This series of exercises hold in this order allows not only enriching the catalogue of situations of use imagined for the MLG Charter and the correspondent ideas of online and offline forms able to support and prompt these situations, but it allows also to change the participants perspectives on the content of the Charter.

As one of the participants very clearly summarized: “[…] the very fact of starting by building scenarios of use and envision possible material forms the new Charter could assume, changed completely my approach to the content.” Experts, that otherwise would tend to refine and detailed Multilevel Governance in the content, recommend to keep it short, accessible and explicit.

Pre-interviews with regions’ representatives

In order to prepare the next step of the Co-creation workshop, a series of short interviews have been conducted asking civil servants from the European regions representations in Brussels for 15-20 minutes of their time on the phone to take part to the co-design of the Multilevel Governance Charter.

The following map shows the distribution of the interviews conducted mainly across European regions’ representation but also including representatives from the Assembly of the Regions.

Map of the pre-interviews on the Multilevel Governance Charter with regions' representatives in Brussels

Map of the pre-interviews on the Multilevel Governance Charter with regions’ representatives in Brussels.

Main focus of the pre-interviews was to ask participants to take part to a story-telling exercise, which is to say to invent a potential situation of application of the Multilevel Governance Charter and tell in a short 10 lines story why and how the Charter was used and useful in this situation.

The interview semi-directive guide for the pre-interviews was larger than the core Story-telling process and investigated the respondent position and his/her vision about Multilevel Governance key principles, objectives of the Charter, co-signatories, recipients and users, monitoring and compliance processes, involvement and diffusion supports and personal commitment regarding the promotion of the charter.

Most of the 13 participants to the pre-interviews process were not experts of the Multilevel Governance or feel not comfortable enough in short interviews on the phone to develop on these more expert-oriented questions.
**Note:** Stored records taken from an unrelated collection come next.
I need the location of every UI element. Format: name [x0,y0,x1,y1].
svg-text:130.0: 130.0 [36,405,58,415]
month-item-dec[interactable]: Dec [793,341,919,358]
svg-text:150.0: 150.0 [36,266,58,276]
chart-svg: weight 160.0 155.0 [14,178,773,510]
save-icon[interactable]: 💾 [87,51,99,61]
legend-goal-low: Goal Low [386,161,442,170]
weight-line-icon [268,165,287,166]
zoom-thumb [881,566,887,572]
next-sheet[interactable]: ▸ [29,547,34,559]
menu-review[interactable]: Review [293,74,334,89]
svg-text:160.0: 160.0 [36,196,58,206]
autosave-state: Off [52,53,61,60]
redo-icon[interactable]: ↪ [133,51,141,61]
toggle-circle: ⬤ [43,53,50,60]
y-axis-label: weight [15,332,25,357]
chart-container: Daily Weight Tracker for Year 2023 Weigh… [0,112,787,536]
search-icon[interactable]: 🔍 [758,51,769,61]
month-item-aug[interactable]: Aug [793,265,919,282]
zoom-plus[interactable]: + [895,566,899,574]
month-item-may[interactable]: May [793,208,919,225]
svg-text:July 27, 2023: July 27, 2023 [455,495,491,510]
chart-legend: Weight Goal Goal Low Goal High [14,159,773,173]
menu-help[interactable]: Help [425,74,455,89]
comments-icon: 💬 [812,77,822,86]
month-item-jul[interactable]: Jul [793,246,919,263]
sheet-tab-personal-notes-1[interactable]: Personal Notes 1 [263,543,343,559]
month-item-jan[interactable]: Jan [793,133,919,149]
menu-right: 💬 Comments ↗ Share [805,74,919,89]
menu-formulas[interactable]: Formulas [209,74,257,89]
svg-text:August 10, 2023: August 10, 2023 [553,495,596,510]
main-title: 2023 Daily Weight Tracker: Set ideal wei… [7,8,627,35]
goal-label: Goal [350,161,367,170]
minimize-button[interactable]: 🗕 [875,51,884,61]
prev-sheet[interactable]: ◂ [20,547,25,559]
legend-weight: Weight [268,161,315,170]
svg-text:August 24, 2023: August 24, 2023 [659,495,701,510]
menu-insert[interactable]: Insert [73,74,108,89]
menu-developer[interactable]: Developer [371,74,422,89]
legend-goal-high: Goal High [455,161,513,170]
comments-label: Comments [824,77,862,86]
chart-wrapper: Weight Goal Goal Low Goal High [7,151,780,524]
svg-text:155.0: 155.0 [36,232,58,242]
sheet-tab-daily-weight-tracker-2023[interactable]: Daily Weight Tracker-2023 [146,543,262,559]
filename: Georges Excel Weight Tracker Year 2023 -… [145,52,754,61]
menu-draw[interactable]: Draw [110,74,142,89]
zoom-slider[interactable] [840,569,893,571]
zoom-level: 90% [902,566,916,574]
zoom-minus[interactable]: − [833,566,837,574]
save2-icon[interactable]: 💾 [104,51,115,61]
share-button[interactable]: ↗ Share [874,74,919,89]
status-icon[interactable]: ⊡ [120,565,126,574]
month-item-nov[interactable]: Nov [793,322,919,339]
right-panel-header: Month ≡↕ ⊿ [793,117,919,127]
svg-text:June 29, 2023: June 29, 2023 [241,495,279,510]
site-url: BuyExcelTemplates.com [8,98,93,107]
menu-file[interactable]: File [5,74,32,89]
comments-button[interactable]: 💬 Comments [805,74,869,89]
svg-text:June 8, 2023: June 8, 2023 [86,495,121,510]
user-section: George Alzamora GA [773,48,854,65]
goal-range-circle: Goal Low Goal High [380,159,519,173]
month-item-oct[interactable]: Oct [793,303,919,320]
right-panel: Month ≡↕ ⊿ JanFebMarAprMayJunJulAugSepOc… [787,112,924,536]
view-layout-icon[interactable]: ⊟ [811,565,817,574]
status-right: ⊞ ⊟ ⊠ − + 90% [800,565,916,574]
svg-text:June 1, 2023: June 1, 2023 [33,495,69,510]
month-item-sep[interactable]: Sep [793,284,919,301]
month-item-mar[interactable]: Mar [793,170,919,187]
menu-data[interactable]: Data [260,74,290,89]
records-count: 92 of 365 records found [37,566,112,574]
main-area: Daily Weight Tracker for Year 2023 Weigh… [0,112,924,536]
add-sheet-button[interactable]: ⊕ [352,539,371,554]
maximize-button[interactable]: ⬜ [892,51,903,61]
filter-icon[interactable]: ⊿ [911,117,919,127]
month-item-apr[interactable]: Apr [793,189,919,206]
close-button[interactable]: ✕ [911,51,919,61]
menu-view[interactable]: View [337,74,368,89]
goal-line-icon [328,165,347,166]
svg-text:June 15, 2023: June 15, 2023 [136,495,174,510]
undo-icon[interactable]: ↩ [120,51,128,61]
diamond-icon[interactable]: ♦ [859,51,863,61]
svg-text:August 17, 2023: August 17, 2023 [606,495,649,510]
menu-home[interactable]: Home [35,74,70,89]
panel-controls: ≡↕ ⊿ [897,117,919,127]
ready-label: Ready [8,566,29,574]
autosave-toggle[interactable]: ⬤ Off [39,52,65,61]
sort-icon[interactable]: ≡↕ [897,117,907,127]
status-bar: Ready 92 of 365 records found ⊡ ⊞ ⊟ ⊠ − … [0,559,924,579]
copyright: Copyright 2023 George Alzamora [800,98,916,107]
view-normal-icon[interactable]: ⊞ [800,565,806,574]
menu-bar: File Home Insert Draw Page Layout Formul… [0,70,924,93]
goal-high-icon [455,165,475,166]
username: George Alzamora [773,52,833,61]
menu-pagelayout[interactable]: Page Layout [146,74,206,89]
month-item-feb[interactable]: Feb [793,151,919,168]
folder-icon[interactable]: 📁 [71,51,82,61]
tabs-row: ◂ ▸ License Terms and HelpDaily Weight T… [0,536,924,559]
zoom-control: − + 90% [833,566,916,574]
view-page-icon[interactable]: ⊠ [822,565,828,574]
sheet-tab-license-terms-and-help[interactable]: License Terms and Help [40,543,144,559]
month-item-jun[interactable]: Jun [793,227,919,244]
But they all generated creative stories that are presented in this Blog and which has been analysed to enrich the collaborative process.

Collection of scenarios of use of the Charter

The core of the co-design process of the MLG Charter is based on a story-telling exercise: participants involved during the Steering Committee, the Pre-interviews sessions and the Co-creation workshop were each time encouraged to imagine new situations where the MLG Charter would be used and to capture these situations though a simple Story-telling exercise.

The catalogue of consistent 27 stories already constituted can be browsed hereafter. Beyond working material for the use-based methodology, they constitutes a stimulating panorama of possible or potential usages and application of the MLG Charter.

Click here to see all the scenarios >>>

Simulation of the collaborative process

A collaborative emulation process…

For the first meeting of the Steering Committee organised at the Committee of Regions (Brussels) the 3rd of February 2012, a half day workshop was organised to experiment and discuss a proposed process of co-construction of the Charter. The purpose of this emulation workshop was not to complete a 4 month study in 4 hours but to try the main processes and tools, to test what works and what works less. In turn, to get an idea of the results at each steps. Emulation is intended here both as simulation (members of the Steering Committee are not exactly representative of the stakeholders mentioned above but they know them enough to emulate their participation) and as stimulation (a Steering Committee is better enabled to steer, improve, enrich the proposed process if it has experimented it by itself).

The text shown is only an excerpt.